Thank you for your reply when we split up we always said weekends and or holidays would be my time with our son but since she got a new partner (who I have no issue with) and started college she started putting more hurdles in the way such as taking him to church on a sunday for 2 hours when she never went to church before in her life. Basically I think it boils down to now that she has to actually get off her arse and go to college she isn't spending 24 hours a day with him and thinks my new partner is going to be his mother figure even though my partner has told her she just wants to be his friend (my partner has a little girl a few months older than my son) as I say we are mostly on good terms even to the point I do diy for her when I go to pick up my boy but she really cant see things from anything but her own point of view saying its in his best interests for me to have alone time with my son.

Expert:  JGM replied 3 years ago.
I'm not in my office this week so I don't have access to certain materials but I can tell you that there is prior judicial authority to the effect that one parent isn't allowed to dictate to another about what can and can't happen during contact visits. The court is of the view that the parent exercising contact is entitled to decide what happens during that period and only the court can impose any restrictions it considers in the best interests of the child.

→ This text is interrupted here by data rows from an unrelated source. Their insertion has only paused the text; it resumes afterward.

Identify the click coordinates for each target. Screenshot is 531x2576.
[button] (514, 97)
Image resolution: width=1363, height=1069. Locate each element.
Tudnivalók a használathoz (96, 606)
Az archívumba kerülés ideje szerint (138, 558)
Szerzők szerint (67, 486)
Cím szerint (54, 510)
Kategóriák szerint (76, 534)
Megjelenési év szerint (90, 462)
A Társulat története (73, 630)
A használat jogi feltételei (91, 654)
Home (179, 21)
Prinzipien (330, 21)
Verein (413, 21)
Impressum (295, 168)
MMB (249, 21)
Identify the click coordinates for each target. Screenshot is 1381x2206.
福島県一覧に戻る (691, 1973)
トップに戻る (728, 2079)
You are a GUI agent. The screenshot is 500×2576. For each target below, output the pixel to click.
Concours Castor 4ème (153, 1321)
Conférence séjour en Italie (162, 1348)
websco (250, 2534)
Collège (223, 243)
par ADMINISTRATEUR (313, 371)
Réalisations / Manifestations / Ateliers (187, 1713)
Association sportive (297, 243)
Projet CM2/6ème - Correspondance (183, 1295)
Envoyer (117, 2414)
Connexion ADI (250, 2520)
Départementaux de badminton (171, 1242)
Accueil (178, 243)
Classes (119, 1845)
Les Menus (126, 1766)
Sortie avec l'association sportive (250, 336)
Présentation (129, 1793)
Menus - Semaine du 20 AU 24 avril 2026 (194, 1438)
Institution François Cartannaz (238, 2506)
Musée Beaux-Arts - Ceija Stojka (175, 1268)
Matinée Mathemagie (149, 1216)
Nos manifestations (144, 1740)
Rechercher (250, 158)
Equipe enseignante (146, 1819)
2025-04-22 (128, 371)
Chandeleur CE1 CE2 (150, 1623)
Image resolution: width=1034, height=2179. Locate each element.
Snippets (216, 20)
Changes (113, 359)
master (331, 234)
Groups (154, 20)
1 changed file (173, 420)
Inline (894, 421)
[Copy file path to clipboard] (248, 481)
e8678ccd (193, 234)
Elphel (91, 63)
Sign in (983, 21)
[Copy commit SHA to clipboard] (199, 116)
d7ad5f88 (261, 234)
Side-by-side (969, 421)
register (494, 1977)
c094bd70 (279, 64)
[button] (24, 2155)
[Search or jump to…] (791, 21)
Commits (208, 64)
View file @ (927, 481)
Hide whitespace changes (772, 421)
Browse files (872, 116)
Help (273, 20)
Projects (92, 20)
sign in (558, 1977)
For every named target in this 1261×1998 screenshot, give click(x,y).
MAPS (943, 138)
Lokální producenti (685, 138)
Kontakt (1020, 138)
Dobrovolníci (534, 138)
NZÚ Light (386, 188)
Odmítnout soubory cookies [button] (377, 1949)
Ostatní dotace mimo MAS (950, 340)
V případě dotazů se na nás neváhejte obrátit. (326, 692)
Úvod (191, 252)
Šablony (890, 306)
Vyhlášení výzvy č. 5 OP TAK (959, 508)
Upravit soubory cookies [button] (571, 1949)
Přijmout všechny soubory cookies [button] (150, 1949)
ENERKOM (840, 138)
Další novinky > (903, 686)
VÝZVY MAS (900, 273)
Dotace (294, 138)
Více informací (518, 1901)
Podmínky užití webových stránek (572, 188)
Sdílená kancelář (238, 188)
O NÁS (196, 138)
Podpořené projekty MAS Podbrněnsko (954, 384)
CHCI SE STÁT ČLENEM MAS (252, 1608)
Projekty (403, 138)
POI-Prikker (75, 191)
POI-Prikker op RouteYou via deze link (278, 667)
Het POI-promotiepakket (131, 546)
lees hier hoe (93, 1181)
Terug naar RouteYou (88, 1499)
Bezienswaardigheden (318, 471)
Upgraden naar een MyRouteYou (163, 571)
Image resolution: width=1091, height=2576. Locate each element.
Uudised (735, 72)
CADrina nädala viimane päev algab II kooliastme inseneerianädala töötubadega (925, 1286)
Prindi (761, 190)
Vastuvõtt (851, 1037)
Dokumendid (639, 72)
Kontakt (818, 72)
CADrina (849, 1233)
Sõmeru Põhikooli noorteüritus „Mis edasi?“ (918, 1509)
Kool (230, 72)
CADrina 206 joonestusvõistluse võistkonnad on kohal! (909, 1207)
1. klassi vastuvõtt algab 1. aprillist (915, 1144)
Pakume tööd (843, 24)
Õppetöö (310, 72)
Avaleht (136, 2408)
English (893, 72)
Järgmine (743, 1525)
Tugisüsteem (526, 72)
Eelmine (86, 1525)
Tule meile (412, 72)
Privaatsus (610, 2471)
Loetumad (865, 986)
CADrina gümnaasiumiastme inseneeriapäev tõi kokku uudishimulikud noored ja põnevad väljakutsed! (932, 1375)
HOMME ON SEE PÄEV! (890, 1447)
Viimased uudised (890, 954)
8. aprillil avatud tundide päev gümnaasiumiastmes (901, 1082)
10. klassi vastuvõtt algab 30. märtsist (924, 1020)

As your son already knows your partner it's very unlikely a court would impose such a restriction.
Customer: replied 3 years ago.

thank you for your reply ive been working and not had a chance to read it. things have deteriorated rapidly and it now looks like court is my only option would her mental health issues and recent very public hissy fit at an ITV studio where she insisted that I take my son and leave (we were in Manchester and I travelled down alone) because she would do "anything" for that show not to be aired producers and the aftercare team were so concerned for her welfare they wanted to call social sevices but she still would not leave I eventually left the situation to go see my son in the crèche as he was tired alone and surrounded by strangers. would I have enough of a case to go to social services and gain custody of my son her behaviour is erratic and harmful but only to herself and me for now. she has had affairs in her flat while my son was in bed and left him at her parents house so she could go and have casual sex with strangers her dad is basically an alcoholic who gets aggressive and has shouted at my son before over minor incidents and my ex has been put on the at risk register as he has pinned her to the sofa and choked her for disagreeing with something he said. she has ocd and will not let him play with pens pencils or chalk at her house incase he makes a mess even though at his last health visit he was marked as poor for his pincer grip. also he has problems with constipation which has held him back from toilet training as he is scared to go because of the pain we went to a consultant who told us the course of action which was medication which he has to take constantly but as soon as my son goes she stops giving him his medicine or just says oh he wont take it for me.

Expert:  JGM replied 3 years ago.
Rom your narrative it appears you have grounds to seek a residence order from the court as it isn't in your sons best interests to live with your ex. I suggest you see a family law solicitor immediately.